To debug this I have a Github Action which has a step which closely resembles the following:

runs-on: ubuntu-latest
    steps:
    - uses: actions/checkout@v2
    - run: |
        git fetch --no-tags --depth=1 origin master
        git checkout -t origin/master
        git checkout pull/1/merge
        git diff master...HEAD

This results in the following error (Which is the same error returned by Jest):

fatal: refs/remotes/origin/master...HEAD: no merge base

What I have tried

The problem does not occur when I run this locally (imagine that). I do realise that the biggest issue here is most likely the fact that the actions/checkout@2 action does not fetch the entire repository. That's why I added the git fetch & git checkout -t origin/master and pull/1/merge command.

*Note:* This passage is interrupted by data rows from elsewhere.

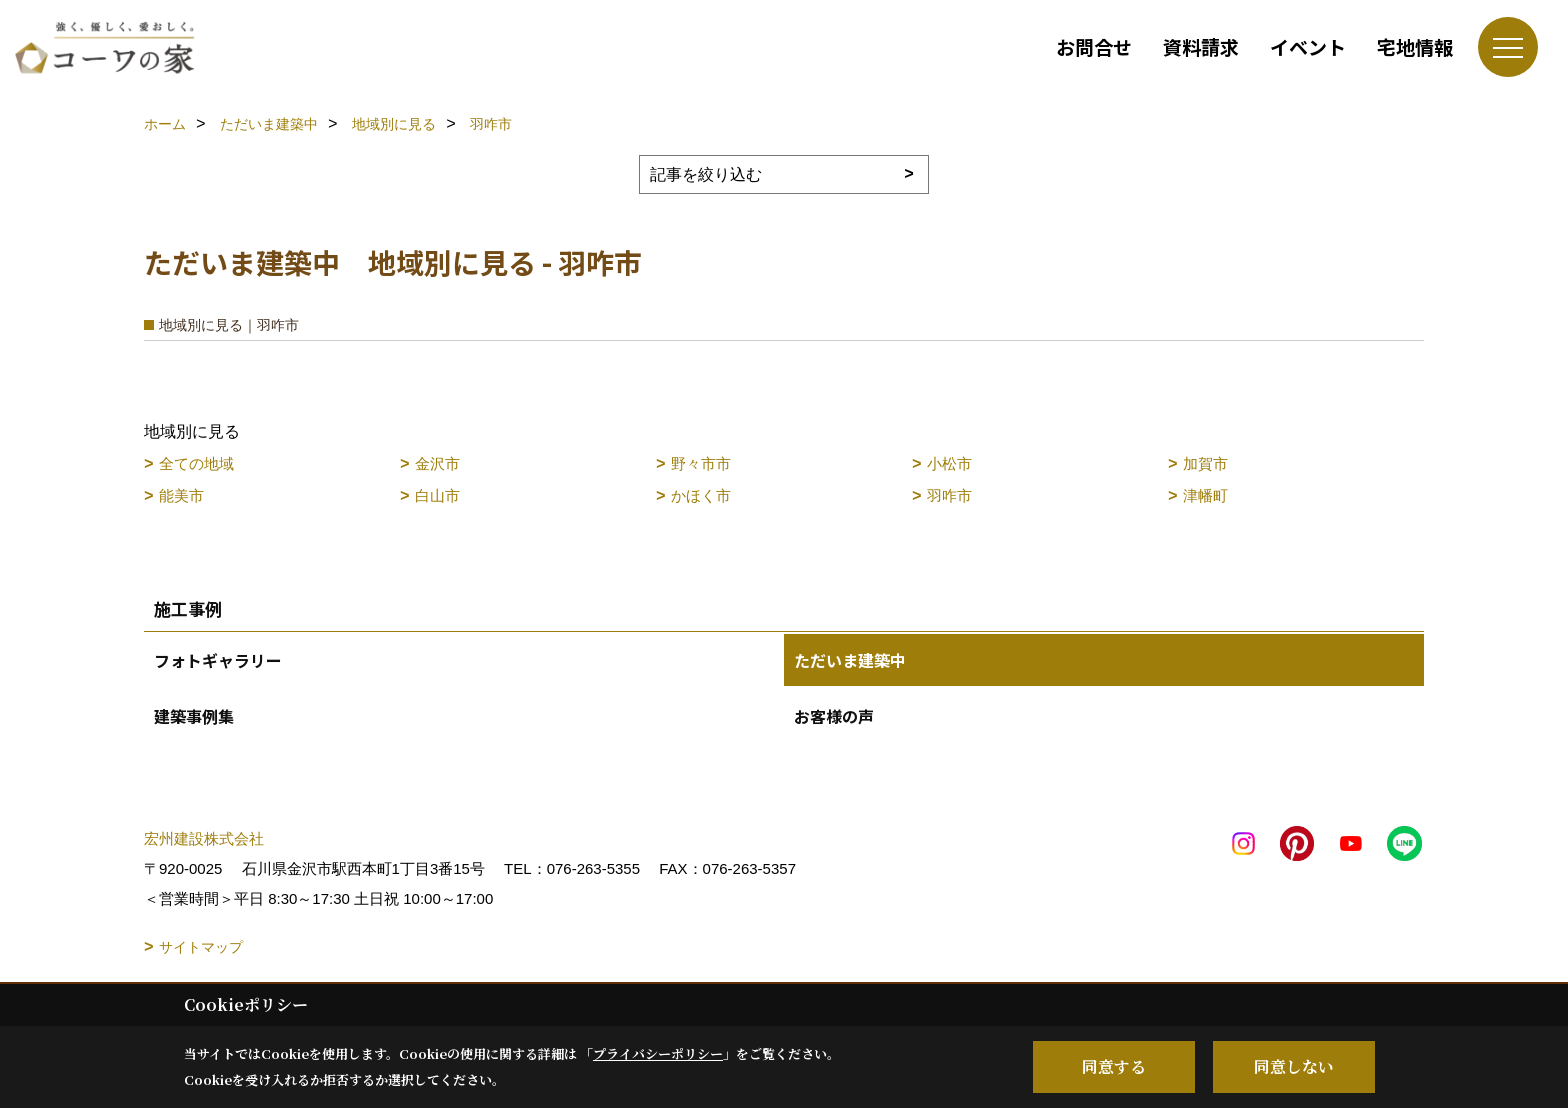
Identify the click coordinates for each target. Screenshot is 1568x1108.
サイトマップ (201, 947)
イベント (1308, 46)
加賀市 (1205, 463)
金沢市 (437, 463)
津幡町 (1205, 495)
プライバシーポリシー (658, 1053)
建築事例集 (194, 716)
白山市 (437, 495)
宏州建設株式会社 (204, 838)
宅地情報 (1415, 46)
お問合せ (1094, 46)
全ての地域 (196, 463)
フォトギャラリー (218, 660)
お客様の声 (834, 716)
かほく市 (701, 495)
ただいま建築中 (850, 660)
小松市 (949, 463)
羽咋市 (949, 495)
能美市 (181, 495)
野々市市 (701, 463)
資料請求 (1201, 46)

I did attempt to run git branch -a to debug if this worked as expected, these were the results:

* (HEAD detached at pull/1/merge)
  master
  remotes/origin/master
  remotes/pull/1/merge

All the refs which are required to run git diff master...HEAD seem to be available in the action.

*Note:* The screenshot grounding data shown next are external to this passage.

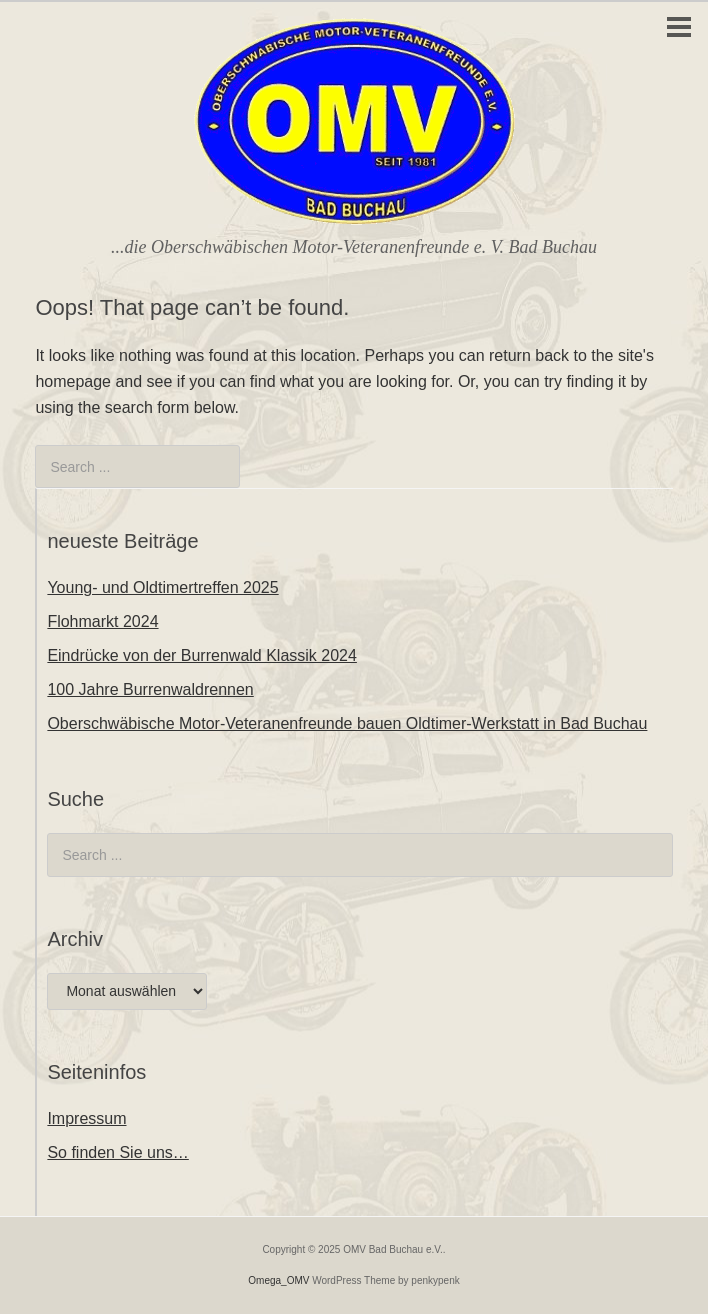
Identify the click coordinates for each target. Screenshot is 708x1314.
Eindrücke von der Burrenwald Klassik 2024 (202, 655)
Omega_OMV (278, 1280)
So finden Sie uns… (117, 1152)
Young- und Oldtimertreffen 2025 (162, 587)
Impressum (86, 1118)
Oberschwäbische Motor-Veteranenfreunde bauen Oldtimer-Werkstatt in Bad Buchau (347, 723)
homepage (73, 381)
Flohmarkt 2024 (102, 621)
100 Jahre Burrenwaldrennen (150, 689)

I have also tried to check if the actual ref is returned correctly: I ran git show-ref master inside the action which returns:

<commit-sha> refs/heads/master
<commit-sha> refs/remotes/origin/master

I am out of ideas on what could cause this issue, any ideas are appreciated greatly!

Salenasalene answered 22/11, 2020 at 18:29 Comment(2)
You have a detached head. That's the reason. Just git checkout -b mytestbranch and proceed as before.Boxberry
Sounds like you are trying to compare two unrelated branches? As in, they have no common ancestor? Perhaps one was started as an orphan branch from the other? In that case git will have no problem comparing with .., but ... won't work because there is no common ancestor.Kellikellia
S
20

If you want to explore the history of master and HEAD (as in : find the merge base for these two commits), you can't limit your clone/fetch actions to a shallow clone -- not with depth=1 at least.

Try setting fetch-depth: 0 (or perhaps fetch-depth: 1000 # a high enough number) in the config of your action/checkout@v2 (as described in the project's Readme), and drop the --depth=1 (or set it to a higher value) when you run git fetch origin master.


Another way could be to get this kind of info through the GitHub API, instead of querying the local clone.

Spiffing answered 22/11, 2020 at 20:9 Comment(3)
I do admit that in the future I would like to find a way that does not require fetching every single ref in the repo. Your answer does work and does solve the problem for now. Thank youMulholland
This answer helped me solve a similar problem in gitlab. Thanks. I was getting error no merge base for git diff comamnd. There it is solved through the Git shallow clone setting in the CI/CD repository settings.Chelseachelsey
I ran into same problem, when using git merge-base. To me it was more confusing, because I was not getting any details of an error, just that command exit status was 1. Using fetch-depth: 0 solved it.Snowshed
L
1

I'm using the following in a Github action to use a single GH API call to determine the commits needed to have a merge base:

          comparison=$(gh api\
            repos/Howdju/howdju/compare/${{ github.event.pull_request.base.sha }}...${{github.event.pull_request.head.sha }})
          behind_by=$(echo -E $comparison | jq -r '.behind_by')
          ahead_by=$(echo -E $comparison | jq -r '.ahead_by')
          echo "ahead_by: $ahead_by; behind by: $behind_by"
          # +1 because fetch depth=1 is the commit itself.
          if [[ $behind_by -gt 0 ]]; then
            base_depth=$((behind_by+1))
            echo Fetching base to depth $base_depth
            git -c protocol.version=2 fetch --no-tags --no-recurse-submodules\
              --depth=$base_depth origin ${{github.event.pull_request.base.sha }}
          fi
          if [[ $ahead_by -gt 0 ]]; then
            head_depth=$((ahead_by+1))
            echo Fetching head to depth $head_depth
            git -c protocol.version=2 fetch --no-tags --no-recurse-submodules\
              --depth=$head_depth origin ${{github.event.pull_request.head.sha }}
          fi
Leland answered 30/12, 2022 at 1:27 Comment(0)
V
1

Expanding on LeGEC's answer, you can calculate the depth of the clone before cloning.

steps:
  - name: Get base depth
    id: base-depth
    run: echo "base-depth=$(expr ${{ github.event.pull_request.commits }} + 1)" >> $GITHUB_OUTPUT

  - name: Checkout repository
    uses: actions/checkout@v4
    with:
      ref: ${{ github.event.pull_request.head.sha }}
      fetch-depth: ${{ steps.base-depth.outputs.base-depth }}

This ensures the clone includes all commits from the branch, as well as the merge base commit.